Recently I was looking for something on YouTube, and I came across a lecture at a recent conference called “The Cost of Curation”. I’ve been interested in annotation and curation for a long time, as my entry point for bioinformatics was at The Jackson Lab and the Gene Expression Database project in its early days. Later I was at Proteome, which did curation in a company setting. So I suppose a disclaimer on this would be: some of my best friends have been curators, and I have huge respect for their skills and their knowledge.
From those perspectives I saw the flood of publications come in that needed curation. I saw the software development that made it somewhat more manageable. I saw the curation tool development that aided the curatorial tasks. And I saw a lot of high quality information extracted and organized by well-educated professionals who had great pride in the work.
Despite the fact that everyone wanted quality information in the databases they rely on, it wasn’t clear to me that people were aware of this behind-the-scenes sort of work. It was also increasingly clear as some long-standing resources struggled for funding that the work wasn’t valued to the extent I thought it should be.
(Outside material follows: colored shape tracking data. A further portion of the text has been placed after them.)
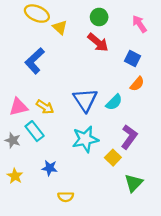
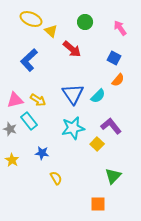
red arrow: (98, 42) -> (72, 49), moved
purple L-shape: (129, 137) -> (111, 126), turned -75
green triangle: (134, 183) -> (113, 176), moved
yellow semicircle: (66, 197) -> (56, 178), turned -120

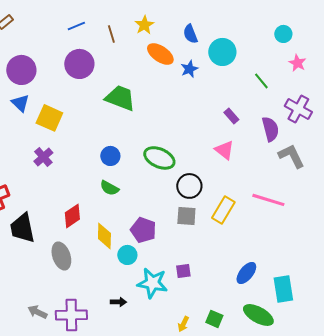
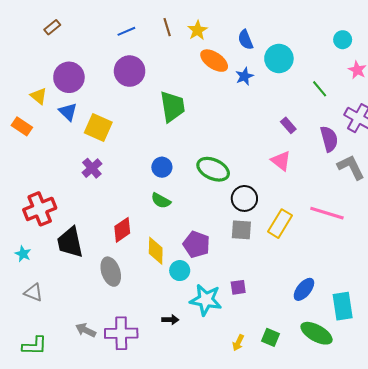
brown line: (111, 34) -> (167, 27), moved
green trapezoid: (120, 98) -> (172, 107), turned 60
A few things came along over time that changed the playing field to some extent. Wikification became hot. The idea was that if you build-it-they-will-come and curate stuff. Although this can succeed, it’s clear this isn’t always a solution for high-volume, standardized, and broad information in many cases. People might curate stuff they are particularly interested in, but trying to get the time and mind-share on less sexy topic…meh. Maintenance and updates over time? Er…not so much.
There were some hybrid cases, where journals would require some level of curation to help databases locate key publications. That has had some success. I’ve heard reports of getting students to curate has worked, as a class exercise and educational opportunity (see CACAO).
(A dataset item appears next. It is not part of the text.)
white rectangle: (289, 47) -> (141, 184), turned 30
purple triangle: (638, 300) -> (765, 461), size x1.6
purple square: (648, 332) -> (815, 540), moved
But we reach a new point in the flood of information as the data collection technology continued to change. As I keep noting, the data is not in the papers anymore. A “marker paper” with some “compelling examples” might be published on a major project. But most of the data languishes waiting to be examined–and connected to other information–in databases and repositories around the intertubz.
So the challenge to manage the data goes on, and new tools and strategies are being developed. Text-mining and other automation methods are being explored. One project that’s been going on for some time is called BioCreAtIve: Critical Assessment of Information Extraction in Biology. You can see more about these ongoing efforts at the BioCreative site.
Active as an organizer and researcher in the BioCreative arena, Lynette Hirschman from MITRE has been tackling the information extraction for a long time. Here you can see a recent talk, from the iDASH conference (Integrating Data for Analysis, Anonymization, and SHaring). She takes a look at the strategies used to obtain curated biomedical information, and the costs and quality of those efforts.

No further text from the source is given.